What the task requires: Only the text should be kept: print every entry below exactly and leave each image out.

Source information:

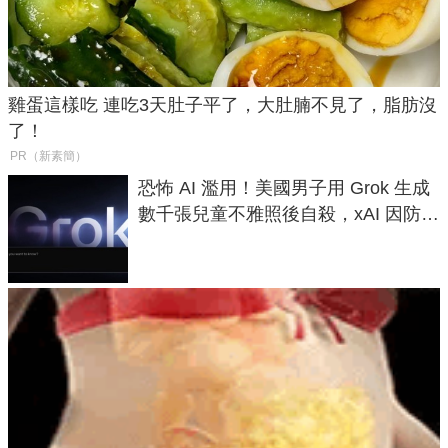
雞蛋這樣吃 連吃3天肚子平了，大肚腩不見了，脂肪沒
了！
PR（新素簡）
恐怖 AI 濫用！美國男子用 Grok 生成
數千張兒童不雅照後自殺，xAI 因防護
失靈與不配合警方遭起訴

Answer:
雞蛋這樣吃 連吃3天肚子平了，大肚腩不見了，脂肪沒
了！
PR（新素簡）
恐怖 AI 濫用！美國男子用 Grok 生成
數千張兒童不雅照後自殺，xAI 因防護
失靈與不配合警方遭起訴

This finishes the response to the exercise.